Dans la contre-proposition européenne au plan de paix de Donald Trump, « négociations sur les échanges territoriaux » à partir « de la ligne de contact » sont envisagées. Une position qui reviendrait à accepter que l’Ukraine ne récupère pas l’intégralité de son territoire d’avant-guerre. Sur ce point, à l’occasion de la conférence de presse conjointe d’Emmanuel Macron et Volodymyr Zelensky, le président français a clairement indiqué que seule l’Ukraine pouvait discuter avec la Russie de la cession de territoires souverains.
Des garanties de sécurité incertaines
En marge de sa rencontre avec Emmanuel Macron, Volodymyr Zelensky a rappelé sur X sa volonté de mettre fin à la guerre et de poser les bases d’une « paix véritablement durable ». Une paix durable que le président ukrainien conditionne à l’octroi de garanties de sécurité pour son pays. Alors qu’une force d’interposition en Ukraine menée par des pays européens, notamment la France et le Royaume-Uni, était évoquée au printemps dernier, les propositions les plus récentes envisagent la présence de troupes de l’Otan en Pologne ainsi qu’un engagement des Etats-Unis à défendre l’Ukraine dans les conditions de l’article 5 de l’Otan. Concrètement, cela signifie qu’en cas d’attaque russe sur l’Ukraine, les Etats-Unis devraient intervenir en faveur de l’Ukraine.
Si cette mouture n’a que très peu de chances de voir le jour, Emmanuel Macron a répété à l’issue de sa rencontre avec Volodymyr Zelensky que les « garanties de sécurité ne peuvent être discutées sans que les Ukrainiens et l’ensemble de la coalition des volontaires ne soient autour de la table ». Pour le chef d’Etat ukrainien, l’enjeu est de « préserver l’indépendance de l’Ukraine ». « Il ne s’agit pas de savoir quand cette guerre terminera, mais de combien de temps en paix nous aurons », ajoute Volodymyr Zelensky.
« L’agresseur doit payer »
Parmi les autres points à régler dans le cas d’un éventuel accord de paix, la question de l’utilisation des avoirs russes gelés revient avec insistance.
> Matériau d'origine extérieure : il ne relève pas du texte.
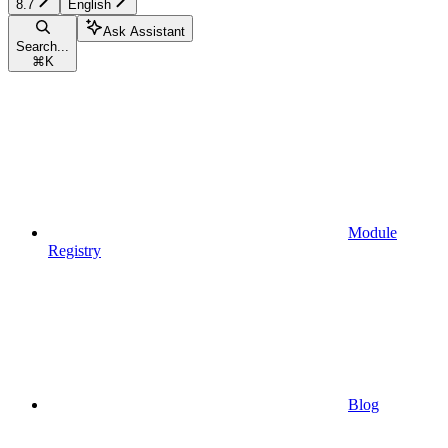
8.7
English
Ask Assistant
Search...
⌘
K
Module
Registry
Blog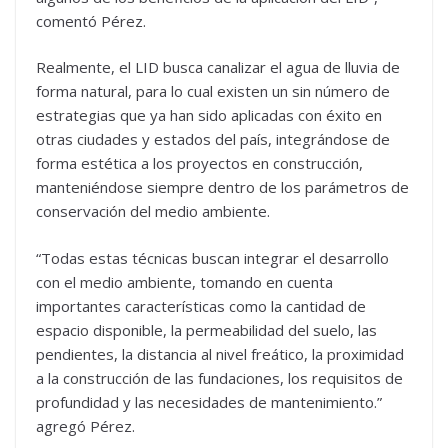
comentó Pérez.
Realmente, el LID busca canalizar el agua de lluvia de
forma natural, para lo cual existen un sin número de
estrategias que ya han sido aplicadas con éxito en
otras ciudades y estados del país, integrándose de
forma estética a los proyectos en construcción,
manteniéndose siempre dentro de los parámetros de
conservación del medio ambiente.
“Todas estas técnicas buscan integrar el desarrollo
con el medio ambiente, tomando en cuenta
importantes características como la cantidad de
espacio disponible, la permeabilidad del suelo, las
pendientes, la distancia al nivel freático, la proximidad
a la construcción de las fundaciones, los requisitos de
profundidad y las necesidades de mantenimiento.”
agregó Pérez.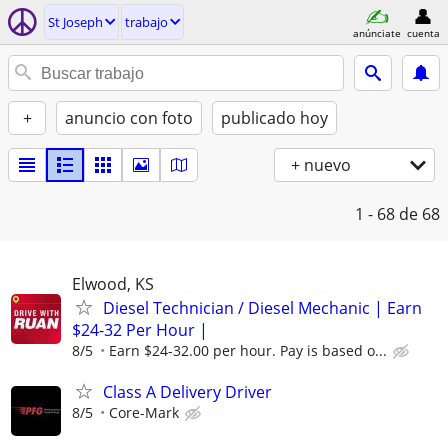
St Joseph
trabajo
anúnciate
cuenta
+
anuncio con foto
publicado hoy
+ nuevo
1 - 68
de 68
Elwood, KS
Diesel Technician / Diesel Mechanic | Earn
$24-32 Per Hour |
8/5
Earn $24-32.00 per hour. Pay is based o...
Class A Delivery Driver
8/5
Core-Mark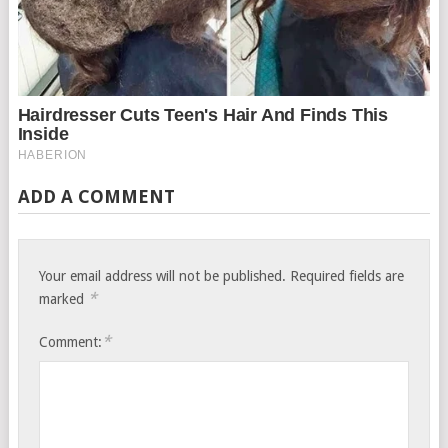
ADD A COMMENT
Your email address will not be published.
Required fields are
*
marked
*
Comment: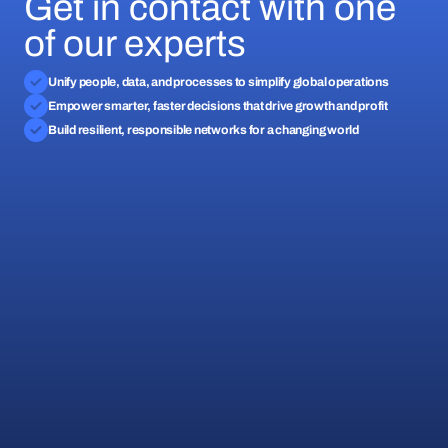
Get in contact with one
of our experts
Unify people, data, and processes to simplify global operations
Empower smarter, faster decisions that drive growth and profit
Build resilient, responsible networks for a changing world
Alors que plus de 200 milliards d’euros d’avoirs russes sont détenus au sein de l’Union européenne, l’utilisation de ces avoirs pour financer le soutien européen à l’Ukraine avait profondément divisé les 27 en octobre dernier. « Si les fonds gelés sont utilisés pour reconstruire l’Ukraine, il peut y avoir un consensus acceptable pour tous les acteurs », note Igor Delanoë qui estime qu’un accord de paix pourrait difficilement se passer de l’aval des Européens compte tenu de la présence des avoirs russes dans les Etats membres.
Pour les alliés européens de l’Ukraine, l’objectif est que les avoirs russes soient utilisés pour compenser les dommages liés à la guerre et financer la reconstruction de l’Ukraine. Une position évidemment soutenue par Volodymyr Zelensky martelant que « la guerre ne doit pas être profitable » et que « l’agresseur doit payer ».
« Je ne vois pas un plan de paix se concrétiser rapidement »
Alors que l’on ne sait pas encore quelles propositions seront soumises par Steve Witkoff à Vladimir Poutine, Emmanuel Macron a tenu à rappeler qu’il n’y avait pas encore de plan de paix et que « nous sommes encore dans une phase préalable ». Après avoir salué les efforts de médiation de l’administration américaine, le chef de l’Etat français constate néanmoins que la Russie a refusé toutes les tentatives de conciliation précédentes. « Je ne vois pas un plan de paix se concrétiser rapidement. La position de Poutine est absolument rigide et il compte sur l’usure des Américains et des Européens », estime Dominique Trinquand.